Relationship to the Wired Residency Primitive

SRMIC-X1 is the concrete accelerator architecture within which the hardware enforcement primitive described in the companion patent becomes physically instantiable. The RIC's pin operations are one possible implementation surface for the BIND instruction; the per-page hardware metadata provides the residency tag fields; the SRMESH fabric provides the bandwidth substrate that makes the HRM tier viable as a primary decode tier rather than just a prefetch buffer.

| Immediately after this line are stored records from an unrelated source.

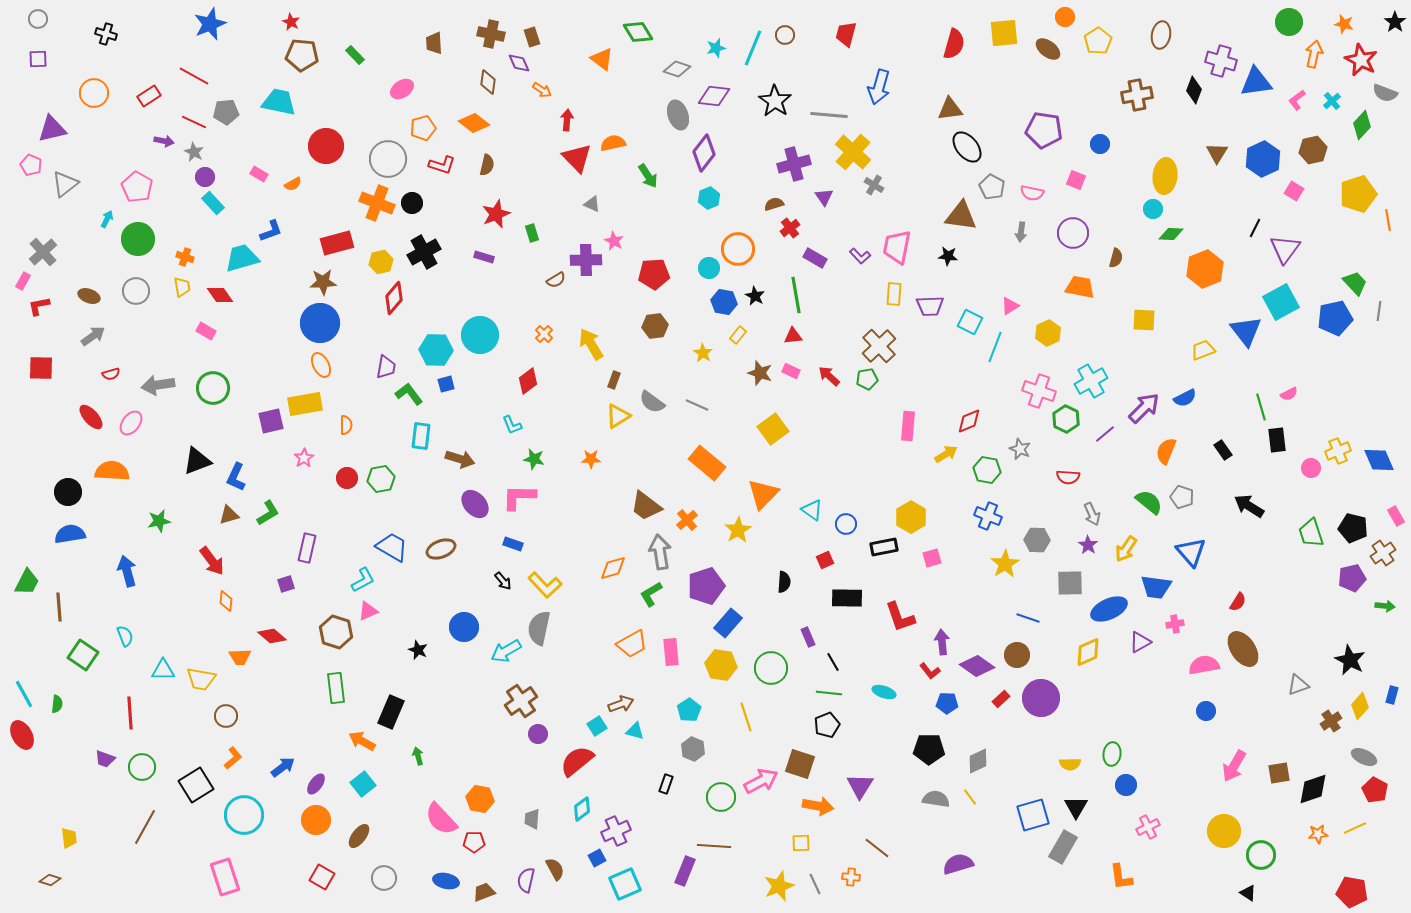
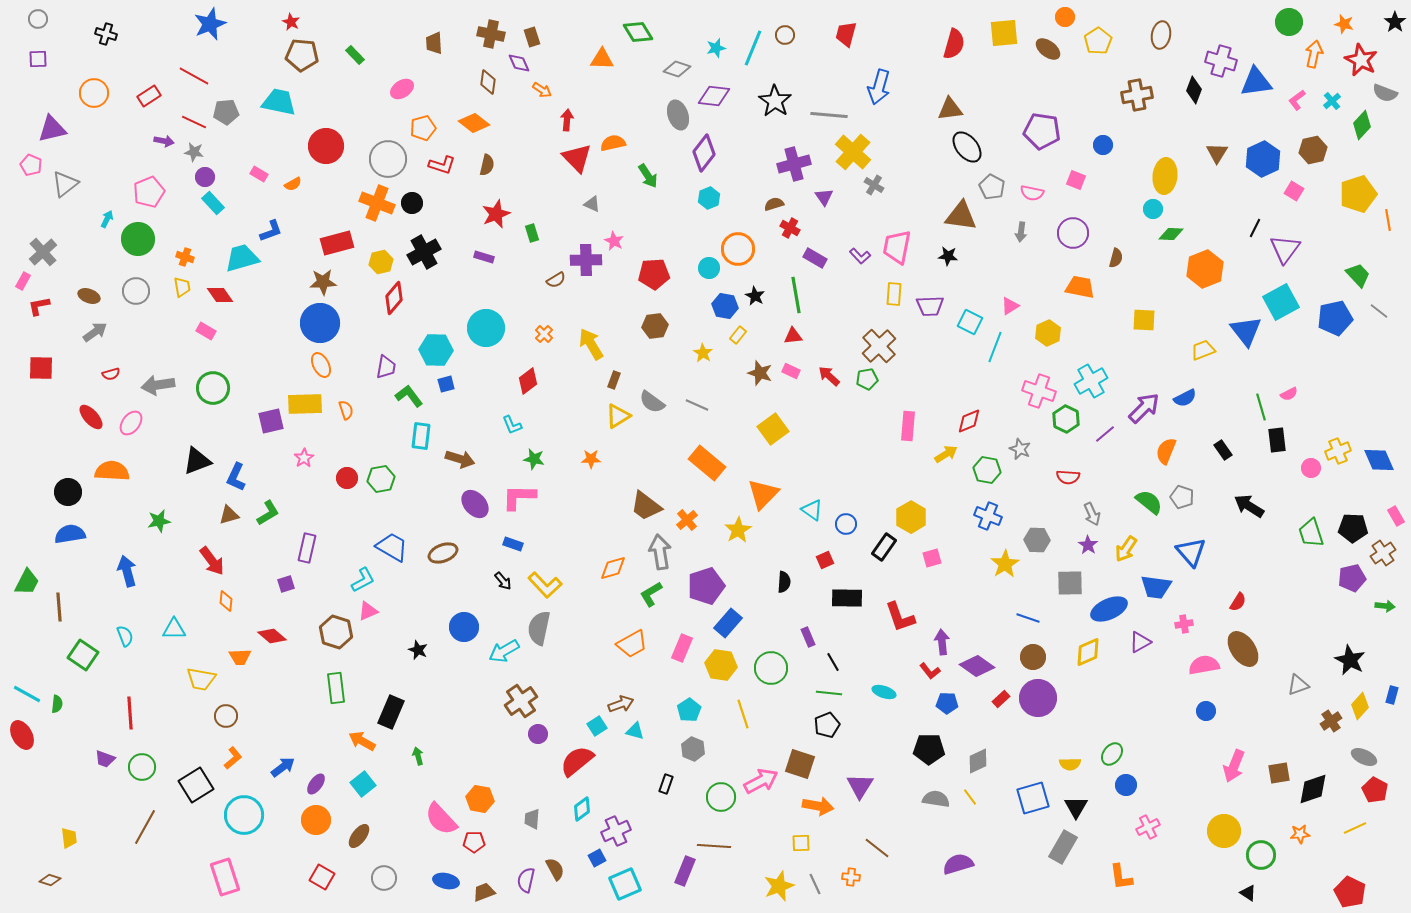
orange triangle at (602, 59): rotated 35 degrees counterclockwise
purple pentagon at (1044, 130): moved 2 px left, 1 px down
blue circle at (1100, 144): moved 3 px right, 1 px down
gray star at (194, 152): rotated 18 degrees counterclockwise
pink pentagon at (137, 187): moved 12 px right, 5 px down; rotated 20 degrees clockwise
red cross at (790, 228): rotated 24 degrees counterclockwise
green trapezoid at (1355, 283): moved 3 px right, 8 px up
blue hexagon at (724, 302): moved 1 px right, 4 px down
gray line at (1379, 311): rotated 60 degrees counterclockwise
cyan circle at (480, 335): moved 6 px right, 7 px up
gray arrow at (93, 336): moved 2 px right, 4 px up
green L-shape at (409, 394): moved 2 px down
yellow rectangle at (305, 404): rotated 8 degrees clockwise
orange semicircle at (346, 425): moved 15 px up; rotated 18 degrees counterclockwise
black pentagon at (1353, 528): rotated 12 degrees counterclockwise
black rectangle at (884, 547): rotated 44 degrees counterclockwise
brown ellipse at (441, 549): moved 2 px right, 4 px down
pink cross at (1175, 624): moved 9 px right
cyan arrow at (506, 651): moved 2 px left
pink rectangle at (671, 652): moved 11 px right, 4 px up; rotated 28 degrees clockwise
brown circle at (1017, 655): moved 16 px right, 2 px down
cyan triangle at (163, 670): moved 11 px right, 41 px up
cyan line at (24, 694): moved 3 px right; rotated 32 degrees counterclockwise
purple circle at (1041, 698): moved 3 px left
yellow line at (746, 717): moved 3 px left, 3 px up
green ellipse at (1112, 754): rotated 30 degrees clockwise
pink arrow at (1234, 766): rotated 8 degrees counterclockwise
blue square at (1033, 815): moved 17 px up
orange star at (1318, 834): moved 18 px left
red pentagon at (1352, 892): moved 2 px left; rotated 16 degrees clockwise
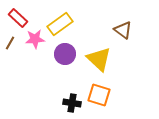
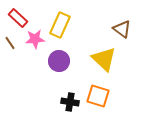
yellow rectangle: moved 1 px down; rotated 30 degrees counterclockwise
brown triangle: moved 1 px left, 1 px up
brown line: rotated 64 degrees counterclockwise
purple circle: moved 6 px left, 7 px down
yellow triangle: moved 5 px right
orange square: moved 1 px left, 1 px down
black cross: moved 2 px left, 1 px up
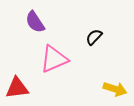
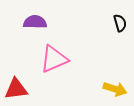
purple semicircle: rotated 125 degrees clockwise
black semicircle: moved 26 px right, 14 px up; rotated 120 degrees clockwise
red triangle: moved 1 px left, 1 px down
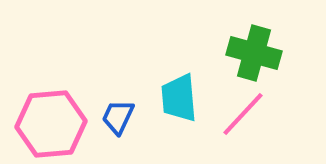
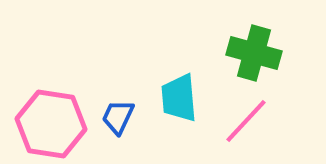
pink line: moved 3 px right, 7 px down
pink hexagon: rotated 14 degrees clockwise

The two are complementary but independently motivated. SRMIC-X1 specifies the architecture. The wired residency primitive specifies the contractual interface between the runtime and the hardware — the mechanism by which a runtime can declare "this page must not leave HRM" and have that declaration enforced unconditionally by the RIC's replacement logic.

Repository

Full source code, simulation studies for both 7B and 70B model classes, architecture whitepaper, formal spec, and chiplet concept document available at github.com/manishklach/SRMIC_X1. The core analytical model is in core/decode_core.py. Study results including speedup curves and latency plots are in studies/7b/ and studies/70b/.